• [TO DO]
Only an exact copy belongs in the answer: the line with "Find anything that" and every line after it through the end of the records, pictures left out.

• [MATERIAL FOR THIS EXERCISE]
<<<<

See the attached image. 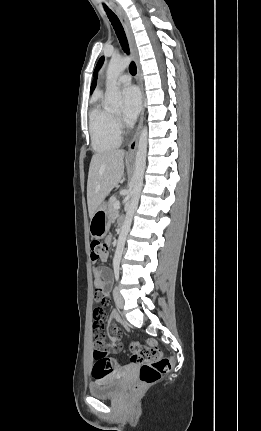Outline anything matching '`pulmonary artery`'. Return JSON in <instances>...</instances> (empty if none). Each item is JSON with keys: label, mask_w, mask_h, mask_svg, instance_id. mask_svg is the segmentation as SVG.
<instances>
[{"label": "pulmonary artery", "mask_w": 261, "mask_h": 431, "mask_svg": "<svg viewBox=\"0 0 261 431\" xmlns=\"http://www.w3.org/2000/svg\"><path fill=\"white\" fill-rule=\"evenodd\" d=\"M131 82V77L128 74H123L119 76L118 83L121 85H128Z\"/></svg>", "instance_id": "obj_1"}]
</instances>
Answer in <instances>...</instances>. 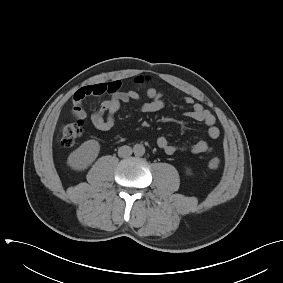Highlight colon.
<instances>
[{"label":"colon","instance_id":"5ec220e1","mask_svg":"<svg viewBox=\"0 0 283 283\" xmlns=\"http://www.w3.org/2000/svg\"><path fill=\"white\" fill-rule=\"evenodd\" d=\"M138 82H142V79H138ZM83 124L81 121H75L70 123H65L60 127V140L61 144L65 147H70L74 145L76 140L82 134ZM221 160L219 158H210L207 162V166L211 170H216L220 167Z\"/></svg>","mask_w":283,"mask_h":283}]
</instances>
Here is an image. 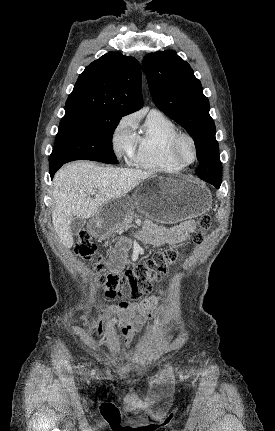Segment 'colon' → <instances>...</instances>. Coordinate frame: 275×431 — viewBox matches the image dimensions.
I'll return each mask as SVG.
<instances>
[{"mask_svg": "<svg viewBox=\"0 0 275 431\" xmlns=\"http://www.w3.org/2000/svg\"><path fill=\"white\" fill-rule=\"evenodd\" d=\"M197 223L199 232L194 237V242L200 244L204 233L211 228L212 218L209 215H202ZM96 250L97 247L91 238L85 233L81 234L75 245V253L90 259L95 255ZM177 258L178 253L175 250L167 249L155 253L149 260L138 263L121 274L105 273L101 261L98 260L95 271L97 281L109 298H121L126 294L134 297L139 292L148 293L151 291L153 283L168 272Z\"/></svg>", "mask_w": 275, "mask_h": 431, "instance_id": "colon-1", "label": "colon"}]
</instances>
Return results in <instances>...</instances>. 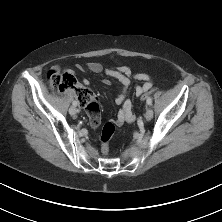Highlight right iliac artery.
Instances as JSON below:
<instances>
[{
    "mask_svg": "<svg viewBox=\"0 0 222 222\" xmlns=\"http://www.w3.org/2000/svg\"><path fill=\"white\" fill-rule=\"evenodd\" d=\"M72 104H73V106H75V107H76V106H77V101H73V103H72Z\"/></svg>",
    "mask_w": 222,
    "mask_h": 222,
    "instance_id": "1",
    "label": "right iliac artery"
}]
</instances>
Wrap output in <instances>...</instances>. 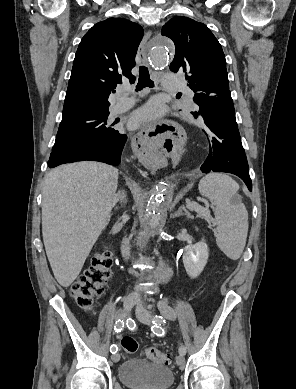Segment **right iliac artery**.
<instances>
[{
    "label": "right iliac artery",
    "mask_w": 296,
    "mask_h": 389,
    "mask_svg": "<svg viewBox=\"0 0 296 389\" xmlns=\"http://www.w3.org/2000/svg\"><path fill=\"white\" fill-rule=\"evenodd\" d=\"M124 327V320L118 319L115 323V331L120 332ZM118 348L116 345H111L110 351L112 354H115L117 352Z\"/></svg>",
    "instance_id": "obj_1"
}]
</instances>
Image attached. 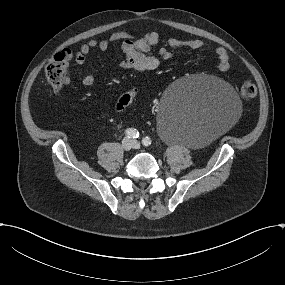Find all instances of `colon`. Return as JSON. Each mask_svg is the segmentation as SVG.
Returning a JSON list of instances; mask_svg holds the SVG:
<instances>
[{
    "mask_svg": "<svg viewBox=\"0 0 285 285\" xmlns=\"http://www.w3.org/2000/svg\"><path fill=\"white\" fill-rule=\"evenodd\" d=\"M71 60V52L62 50L56 53L48 62L45 74L48 82L53 86H61L67 77L69 62ZM240 96L245 101H252L257 96V87L250 81L244 82L239 89ZM137 90L132 89L123 94L117 102L116 109L123 110L135 98Z\"/></svg>",
    "mask_w": 285,
    "mask_h": 285,
    "instance_id": "1",
    "label": "colon"
}]
</instances>
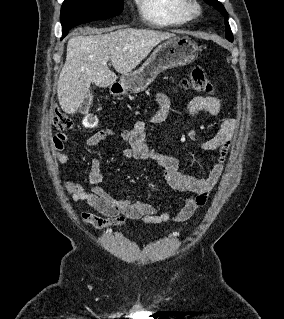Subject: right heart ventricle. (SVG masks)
<instances>
[{
  "label": "right heart ventricle",
  "mask_w": 284,
  "mask_h": 319,
  "mask_svg": "<svg viewBox=\"0 0 284 319\" xmlns=\"http://www.w3.org/2000/svg\"><path fill=\"white\" fill-rule=\"evenodd\" d=\"M140 17L155 27H172L188 23L183 0H135Z\"/></svg>",
  "instance_id": "1"
}]
</instances>
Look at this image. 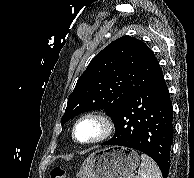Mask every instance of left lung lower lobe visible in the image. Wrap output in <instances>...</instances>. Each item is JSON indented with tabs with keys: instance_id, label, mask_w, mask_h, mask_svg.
<instances>
[{
	"instance_id": "obj_1",
	"label": "left lung lower lobe",
	"mask_w": 194,
	"mask_h": 178,
	"mask_svg": "<svg viewBox=\"0 0 194 178\" xmlns=\"http://www.w3.org/2000/svg\"><path fill=\"white\" fill-rule=\"evenodd\" d=\"M115 135L102 145L124 146L150 156L163 178L170 168L173 110L163 74L127 97L111 116Z\"/></svg>"
}]
</instances>
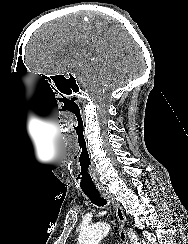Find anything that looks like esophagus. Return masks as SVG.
<instances>
[{"label":"esophagus","instance_id":"1","mask_svg":"<svg viewBox=\"0 0 188 244\" xmlns=\"http://www.w3.org/2000/svg\"><path fill=\"white\" fill-rule=\"evenodd\" d=\"M101 194L105 199L109 200L112 203V205L115 209L117 220L119 222L120 239L122 241V244H128L127 235H126V232L124 229L126 217H125L122 206L120 205V203L116 200V198L108 190H102Z\"/></svg>","mask_w":188,"mask_h":244}]
</instances>
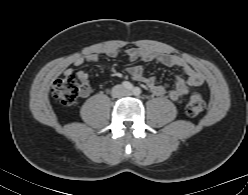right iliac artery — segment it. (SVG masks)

>>>>

• [RESPONSE BOX]
Find anything that looks like esophagus. Return masks as SVG.
<instances>
[{"label":"esophagus","instance_id":"1","mask_svg":"<svg viewBox=\"0 0 188 244\" xmlns=\"http://www.w3.org/2000/svg\"><path fill=\"white\" fill-rule=\"evenodd\" d=\"M101 194L105 199L109 200L112 203V205L115 209L117 220L119 222L120 239L122 241V244H128L127 235H126V232L124 229L126 217H125L122 206L120 205V203L116 200V198L108 190H102Z\"/></svg>","mask_w":188,"mask_h":244}]
</instances>
right iliac artery — segment it. (SVG masks)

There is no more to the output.